Thank you. It's a pleasure to be here. It's my first time so I hope I do what's expected of me.
I have a few comments to make about the proposed legislative changes, which seem fairly innocuous and bureaucratic. When going through them, there didn't seem to be much to sink my teeth into to begin with, but further investigation suggested there are many things to be concerned about with these changes.
The reasons for the changes are not clearly set out in the legislation itself, but turning to the background document we get a sense that these changes are being proposed as part of the beyond the border action plan on perimeter security and economic competitiveness that was signed in December 2011 by Prime Minister Stephen Harper and President Barack Obama.
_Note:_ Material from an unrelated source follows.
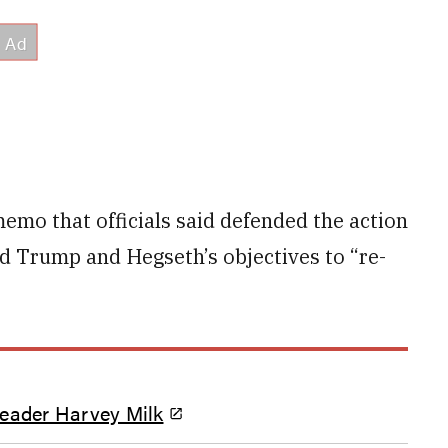
memo that officials said defended the action
ld Trump and Hegseth’s objectives to “re-
leader Harvey Milk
The electronic system being proposed is to establish a common North American approach to screening travellers that will be in line with the electronic system for travel authorization, ESTA, that is already in place in the United States. Our ETA, electronic travel authorization, being proposed is very similar, I think, or is expected to be similar to the ESTA coming out of the U.S., so it's important to look at the relationship between these two processes.
I have several questions around the ETA being proposed, that we require a visa waiver for non-nationals travelling to Canada. The first questions are around the kind of information that will be collected.
Currently, carriers have to provide advance passenger information, which includes name, date of birth, citizenship or nationality, passport, and other travel documentation, as well as the passenger name record, which includes address, itinerary, and ticketing information. The question is what kinds of information in addition to this may be procured with the proposed ETA. There are big questions already around the ways information is being acquired and questions around its reliability.
Back in 2007 an Auditor General's report showed almost 40% of the passenger name record information that was being collected was not accurate. Another more recent report by the Canada Border Services Agency back in February 2012 also indicated great problems with the information being collected. This raises a big concern about the kind of information that is being collected already, and how this information may be used in this proposed new system.
The legislation also suggests an electronic processing system will be used, but it's not clear who will have access to this, whether this will be government driven, or whether the carriers will have access to it, and how this information will be shared among national agencies in Canada.
I'll turn now to the way the information may be shared with the United States. Since this is being introduced as part of the beyond the border plan, the big concerns are around the information sharing that may happen with the United States as a result of the ETA.
Again, the background paper identifies its aim is to establish a common North American approach to screening travellers. It's important to see what this means in light of the Canadian system around gathering information and how we understand visa waivers. Travelling may be coming more harmonized with that of the United States.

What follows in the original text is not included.